Items from a dataset
---+---

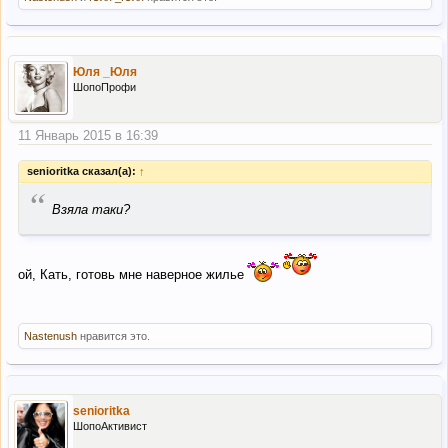
Юля _Юля
ШопоПрофи
11 Январь 2015 в 16:39
senioritka сказал(а):
↑
“
Взяла таки?
ой, Кать, готовь мне наверное жилье
Nastenush
нравится это.
senioritka
ШопоАктивист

---+---

Problem description. Return each line above word for word. Skip the pictures.

Task output.
Юля _Юля
ШопоПрофи
11 Январь 2015 в 16:39
senioritka сказал(а):
↑
“
Взяла таки?
ой, Кать, готовь мне наверное жилье
Nastenush
нравится это.
senioritka
ШопоАктивист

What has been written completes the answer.